New York City has some of the world’s best craft cocktail bars and most experiential cupcake shops (seriously, make your own artisanal cupcake at Molly’s Cupcakes or partake in beer/wine and made-from-scratch cupcake pairing at Sweet Revenge and then you’ll understand). While for a long time my mind never thought of the two at the same time, Prohibition Bakery in the Lower East Side has changed that.
Brooke Siem, a classically-train chef, and Leslie Feinberg, a baker and bartender, started the business on a whim, as they were bored and thought it sounded like a fun idea.
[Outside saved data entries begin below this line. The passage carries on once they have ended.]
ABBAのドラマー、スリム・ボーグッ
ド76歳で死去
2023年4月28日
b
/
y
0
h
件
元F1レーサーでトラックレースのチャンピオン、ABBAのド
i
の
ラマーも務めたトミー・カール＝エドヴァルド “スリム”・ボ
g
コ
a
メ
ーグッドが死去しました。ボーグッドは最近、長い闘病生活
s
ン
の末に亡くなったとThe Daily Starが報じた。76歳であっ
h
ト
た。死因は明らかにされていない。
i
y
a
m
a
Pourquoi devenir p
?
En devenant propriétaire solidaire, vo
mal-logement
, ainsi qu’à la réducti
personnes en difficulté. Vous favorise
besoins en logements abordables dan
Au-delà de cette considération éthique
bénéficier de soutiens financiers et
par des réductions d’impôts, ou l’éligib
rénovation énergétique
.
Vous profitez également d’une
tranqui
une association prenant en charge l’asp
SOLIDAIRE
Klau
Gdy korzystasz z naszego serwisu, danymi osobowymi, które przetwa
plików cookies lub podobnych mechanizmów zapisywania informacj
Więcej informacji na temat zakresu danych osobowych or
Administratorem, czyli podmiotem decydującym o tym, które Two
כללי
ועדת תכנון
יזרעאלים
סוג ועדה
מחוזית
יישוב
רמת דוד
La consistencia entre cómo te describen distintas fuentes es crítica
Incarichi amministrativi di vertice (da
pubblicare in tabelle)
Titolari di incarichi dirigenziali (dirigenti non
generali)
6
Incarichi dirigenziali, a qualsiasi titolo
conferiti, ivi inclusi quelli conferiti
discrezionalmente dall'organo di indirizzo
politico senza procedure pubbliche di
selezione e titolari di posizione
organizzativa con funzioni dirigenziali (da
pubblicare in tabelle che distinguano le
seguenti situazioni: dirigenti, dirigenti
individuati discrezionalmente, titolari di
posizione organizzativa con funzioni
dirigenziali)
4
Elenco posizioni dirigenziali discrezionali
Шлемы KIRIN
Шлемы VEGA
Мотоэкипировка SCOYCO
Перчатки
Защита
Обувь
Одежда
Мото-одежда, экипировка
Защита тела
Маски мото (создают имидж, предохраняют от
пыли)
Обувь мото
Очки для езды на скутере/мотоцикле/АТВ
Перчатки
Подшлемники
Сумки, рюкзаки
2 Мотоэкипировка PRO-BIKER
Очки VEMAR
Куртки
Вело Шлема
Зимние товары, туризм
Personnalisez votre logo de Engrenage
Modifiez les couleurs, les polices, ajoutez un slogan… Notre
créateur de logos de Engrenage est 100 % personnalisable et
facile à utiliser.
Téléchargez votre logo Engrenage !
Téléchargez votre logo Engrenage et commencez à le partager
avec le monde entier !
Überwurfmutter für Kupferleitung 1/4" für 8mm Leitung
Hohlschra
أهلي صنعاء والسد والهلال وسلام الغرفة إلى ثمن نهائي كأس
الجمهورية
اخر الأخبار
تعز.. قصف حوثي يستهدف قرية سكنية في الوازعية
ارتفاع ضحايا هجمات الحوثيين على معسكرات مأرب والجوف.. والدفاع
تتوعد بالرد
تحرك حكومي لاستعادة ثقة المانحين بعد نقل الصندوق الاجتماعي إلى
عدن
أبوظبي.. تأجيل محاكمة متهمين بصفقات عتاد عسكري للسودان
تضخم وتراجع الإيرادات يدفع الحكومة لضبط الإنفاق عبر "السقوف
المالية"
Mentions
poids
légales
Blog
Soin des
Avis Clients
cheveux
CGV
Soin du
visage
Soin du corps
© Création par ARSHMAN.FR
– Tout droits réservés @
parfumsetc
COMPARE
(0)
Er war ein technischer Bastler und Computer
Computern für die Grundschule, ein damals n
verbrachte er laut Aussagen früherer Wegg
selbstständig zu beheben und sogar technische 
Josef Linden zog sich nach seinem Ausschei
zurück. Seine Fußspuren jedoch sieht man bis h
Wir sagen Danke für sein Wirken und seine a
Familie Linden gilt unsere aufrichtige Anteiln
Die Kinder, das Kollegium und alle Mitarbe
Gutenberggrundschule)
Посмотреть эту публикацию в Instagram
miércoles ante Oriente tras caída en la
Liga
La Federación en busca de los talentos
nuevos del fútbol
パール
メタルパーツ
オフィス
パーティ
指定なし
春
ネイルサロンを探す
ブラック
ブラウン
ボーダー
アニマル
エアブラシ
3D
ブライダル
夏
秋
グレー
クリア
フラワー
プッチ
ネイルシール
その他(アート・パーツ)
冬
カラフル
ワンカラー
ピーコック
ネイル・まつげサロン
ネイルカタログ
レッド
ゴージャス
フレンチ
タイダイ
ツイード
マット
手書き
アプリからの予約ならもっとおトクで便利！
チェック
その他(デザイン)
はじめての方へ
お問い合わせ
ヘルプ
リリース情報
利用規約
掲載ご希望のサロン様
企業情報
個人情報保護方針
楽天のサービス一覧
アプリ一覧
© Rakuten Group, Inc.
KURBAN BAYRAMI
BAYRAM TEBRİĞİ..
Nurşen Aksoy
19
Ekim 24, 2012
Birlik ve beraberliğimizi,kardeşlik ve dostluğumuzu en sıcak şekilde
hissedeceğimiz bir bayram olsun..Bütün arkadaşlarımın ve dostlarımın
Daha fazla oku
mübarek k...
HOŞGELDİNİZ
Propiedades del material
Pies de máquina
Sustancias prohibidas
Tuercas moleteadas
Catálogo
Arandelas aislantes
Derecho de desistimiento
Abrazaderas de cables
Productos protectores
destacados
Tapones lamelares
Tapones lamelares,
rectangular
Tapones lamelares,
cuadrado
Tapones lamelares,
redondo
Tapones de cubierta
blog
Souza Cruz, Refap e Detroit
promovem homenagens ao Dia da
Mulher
Apparently, customers did too, as the business quickly took off, allowing adults to get in touch with their inner-child in a grown-up way.
While the concept itself is creative, what’s truly amazing about this unique establishment is the quality. These cupcakes don’t just resemble their namesake drink, they embody them, featuring the same ingredients — void of artificial flavors — but reconstructed.
Brooke Siem and Leslie Feinberg. Photo courtesy of Prohibition Bakery.
There are a lot of innovative varieties to choose from: an “Old Fashioned” made with whiskey, bitters, orange and whiskey-soaked cherry; a “Dark & Stormy Cupcake” featuring Gosling’s Rum, ginger, beer and lime; and a “Sangria” combining orange, Pinot Noir and pear brandy, to name a few. There are also a number of more conceptual cupcakes, like “Pretzels & Beer” featuring pale ale, Nutella, pretzel and white truffle and a “Scotch & Cigar” with molasses, tobacco and Laphroaig scotch.
“We love to challenge the idea of a cupcake, or a cocktail, or a candy, and to give people something to talk about,” explains Feinberg. “We believe that people should be able to experience innovation in food in a casual setting. But mostly, our main mission is simply to make people happy, in perhaps a new and unexpected way.”